Dynamics in Power Systems

There are a lot of different dynamical phenomena with different characteristics in a power system. The phenomena could be local, in which case they only involve a minor part of the system or a single component. But they can also involve interactions between different parts of the system that might be geographically far from each other. In many cases these system-wide interactions are initiated by a local disturbance causing e.g. an earth fault with subsequent change in network topology. In this compendium interactions and phenomena that involve many power system components, e.g. generators and loads, or parts of the system are dealt with. These interactions have in common that they can cause system instabilities that can lead to black outs in large parts of the system, i.e. to interruptions of power supply for many consumers. Dynamics can also be initiated by actions of different controllers or by switchings of lines or other components by system operators. Such “disturbances” should be regarded as normal and should consequently not endanger the stability of the system.

Classification of Dynamics

 Dynamic phenomena in power systems are usually classified as 

1. Electro-magnetic transients (100 Hz – MHz) 

2. Electro-mechanical swings (rotor swings in synchronous machines) (0.1 – 3 Hz) 

3. Non-electric dynamics, e.g. mechanical phenomena and thermodynamics (up to tens of Hz) Approximate values of typical frequencies are given in brackets. One single initial event in the power system can give rise to dynamics in all the three groups above. A lightning stroke in a power line can induce so high over-voltages that the insulation fails, causing an earth fault. The earth fault can cause rotor swings in synchronous machines with high amplitudes.

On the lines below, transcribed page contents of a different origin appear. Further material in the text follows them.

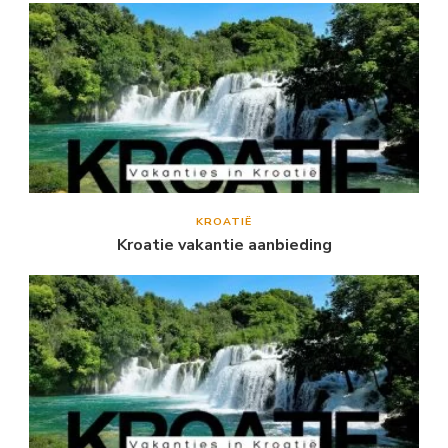
KROATIË
Kroatie vakantie aanbieding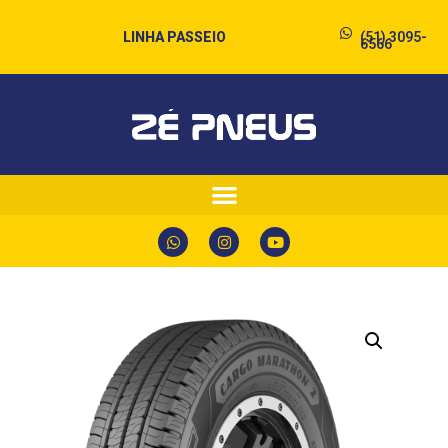
LINHA PASSEIO
(51) 3095-
6566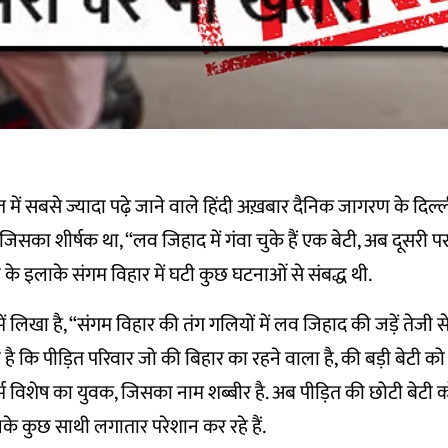
 में सबसे ज्यादा पढ़े जाने वाले हिंदी अख़बार दैनिक जागरण के दिल्ल
जिसका शीर्षक था, “लव जिहाद में गंवा चुके हैं एक बेटी, अब दूसरी प
 के इलाके संगम विहार में घटी कुछ घटनाओं से संबद्ध थी.
 लिखा है, “संगम विहार की तंग गलियों में लव जिहाद की जड़ें तेजी से
 है कि पीड़ित परिवार जो की बिहार का रहने वाला है, की बड़ी बेटी को
म विशेष का युवक, जिसका नाम शब्बीर है. अब पीड़ित की छोटी बेटी क
 कुछ साथी लगातार परेशान कर रहे हैं.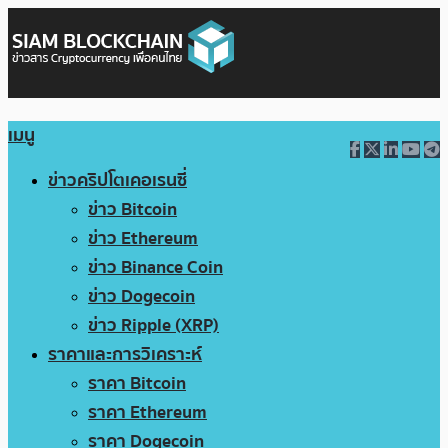
เมนู
ข่าวคริปโตเคอเรนซี่
ข่าว Bitcoin
ข่าว Ethereum
ข่าว Binance Coin
ข่าว Dogecoin
ข่าว Ripple (XRP)
ราคาและการวิเคราะห์
ราคา Bitcoin
ราคา Ethereum
ราคา Dogecoin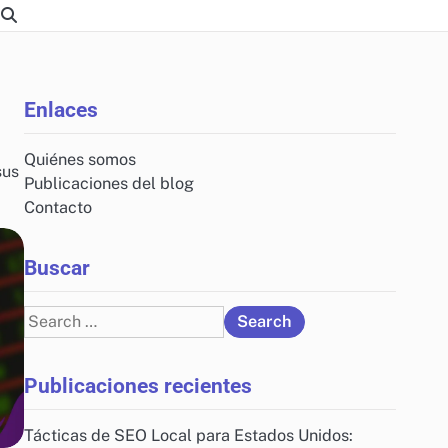
Enlaces
Quiénes somos
sus
Publicaciones del blog
Contacto
Buscar
Search
for:
Publicaciones recientes
Tácticas de SEO Local para Estados Unidos: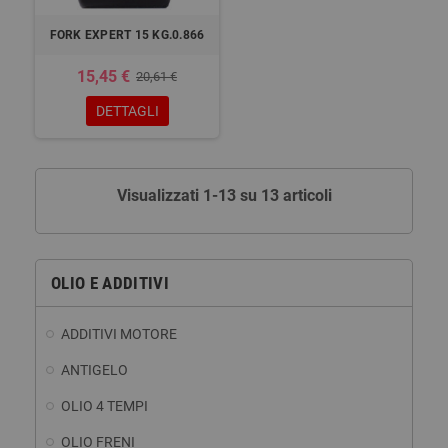
FORK EXPERT 15 KG.0.866
15,45 €
20,61 €
DETTAGLI
Visualizzati 1-13 su 13 articoli
OLIO E ADDITIVI
ADDITIVI MOTORE
ANTIGELO
OLIO 4 TEMPI
OLIO FRENI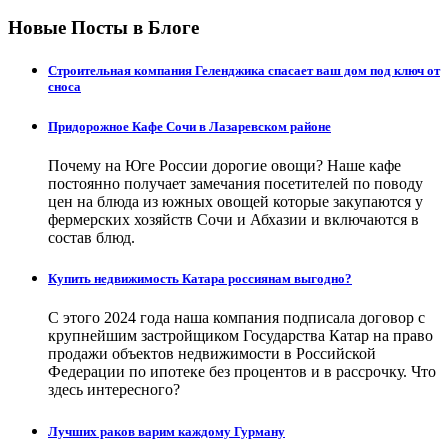
Новые Посты в Блоге
Строительная компания Геленджика спасает ваш дом под ключ от
сноса
Придорожное Кафе Сочи в Лазаревском районе
Почему на Юге России дорогие овощи? Наше кафе
постоянно получает замечания посетителей по поводу
цен на блюда из южных овощей которые закупаются у
фермерских хозяйств Сочи и Абхазии и включаются в
состав блюд.
Купить недвижимость Катара россиянам выгодно?
С этого 2024 года наша компания подписала договор с
крупнейшим застройщиком Государства Катар на право
продажи объектов недвижимости в Российской
Федерации по ипотеке без процентов и в рассрочку. Что
здесь интересного?
Лучших раков варим каждому Гурману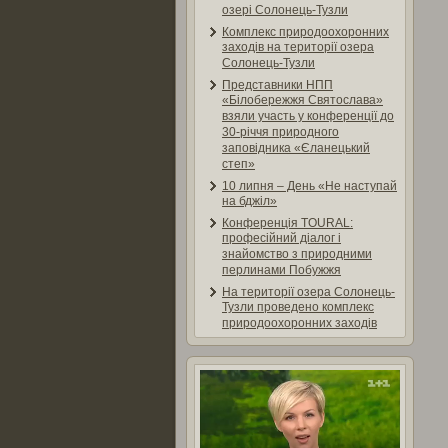
озері Солонець-Тузли
Комплекс природоохоронних
заходів на території озера
Солонець-Тузли
Представники НПП
«Білобережжя Святослава»
взяли участь у конференції до
30-річчя природного
заповідника «Єланецький
степ»
10 липня – День «Не наступай
на бджіл»
Конференція TOURAL:
професійний діалог і
знайомство з природними
перлинами Побужжя
На території озера Солонець-
Тузли проведено комплекс
природоохоронних заходів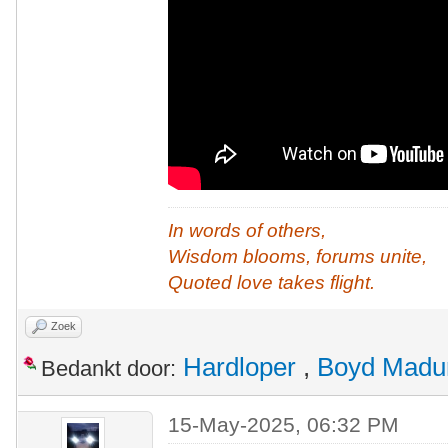
In words of others,
Wisdom blooms, forums unite,
Quoted love takes flight.
Zoek
Hardloper
,
Boyd Madu
Bedankt door:
15-May-2025, 06:32 PM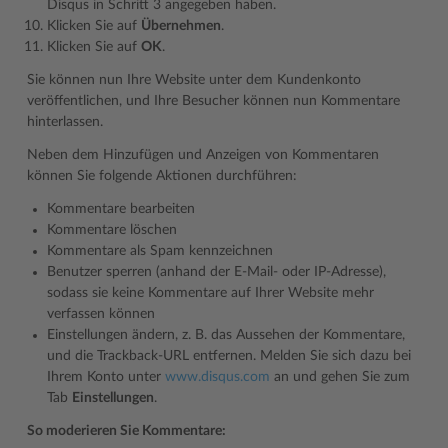
Disqus in Schritt 3 angegeben haben.
Klicken Sie auf
Übernehmen
.
Klicken Sie auf
OK
.
Sie können nun Ihre Website unter dem Kundenkonto
veröffentlichen, und Ihre Besucher können nun Kommentare
hinterlassen.
Neben dem Hinzufügen und Anzeigen von Kommentaren
können Sie folgende Aktionen durchführen:
Kommentare bearbeiten
Kommentare löschen
Kommentare als Spam kennzeichnen
Benutzer sperren (anhand der E-Mail- oder IP-Adresse),
sodass sie keine Kommentare auf Ihrer Website mehr
verfassen können
Einstellungen ändern, z. B. das Aussehen der Kommentare,
und die Trackback-URL entfernen. Melden Sie sich dazu bei
Ihrem Konto unter
www.disqus.com
an und gehen Sie zum
Tab
Einstellungen
.
So moderieren Sie Kommentare: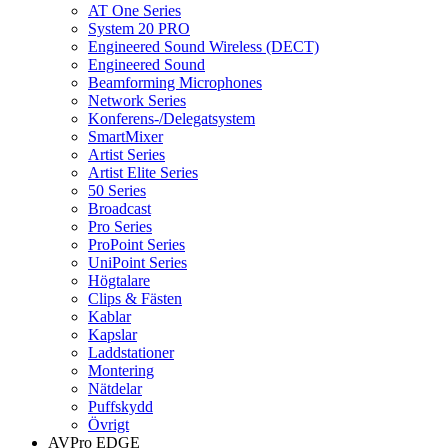
AT One Series
System 20 PRO
Engineered Sound Wireless (DECT)
Engineered Sound
Beamforming Microphones
Network Series
Konferens-/Delegatsystem
SmartMixer
Artist Series
Artist Elite Series
50 Series
Broadcast
Pro Series
ProPoint Series
UniPoint Series
Högtalare
Clips & Fästen
Kablar
Kapslar
Laddstationer
Montering
Nätdelar
Puffskydd
Övrigt
AVPro EDGE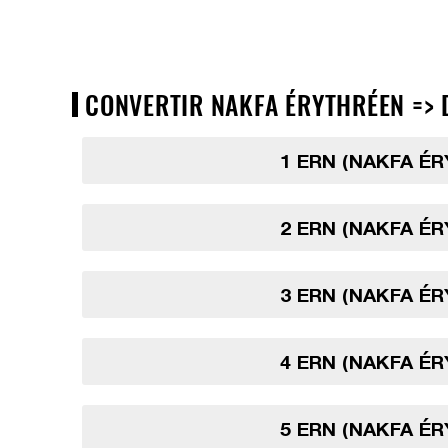
CONVERTIR NAKFA ÉRYTHRÉEN => D
1 ERN (NAKFA É
2 ERN (NAKFA É
3 ERN (NAKFA É
4 ERN (NAKFA É
5 ERN (NAKFA É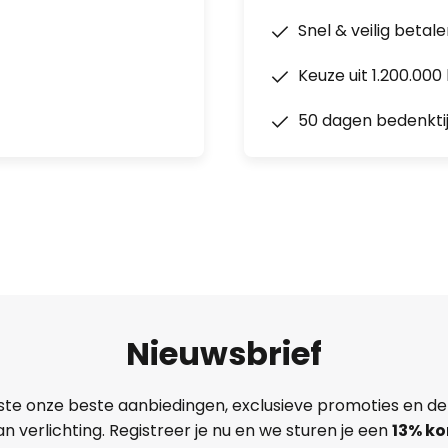
Snel & veilig betal
Keuze uit 1.200.00
50 dagen bedenkti
Nieuwsbrief
ste onze beste aanbiedingen, exclusieve promoties en de
n verlichting. Registreer je nu en we sturen je een
13%
ko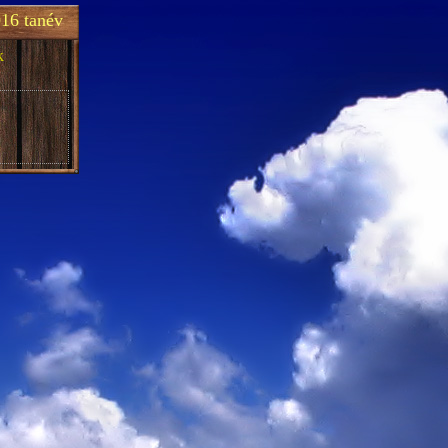
16 tanév
k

This can trigger protections to disconnect generators, so that an unbalance between produced and consumed power in the system arises. The frequency in the system drops and generators participating in the frequency control compensate this by increasing their power outputs. Thus the initial lightning stroke has initiated dynamics in all the three groups above. Another way to classify dynamic phenomena is given fig. This classification is based on the time scale of the phenomenon and the (mathematical) models used in analysis.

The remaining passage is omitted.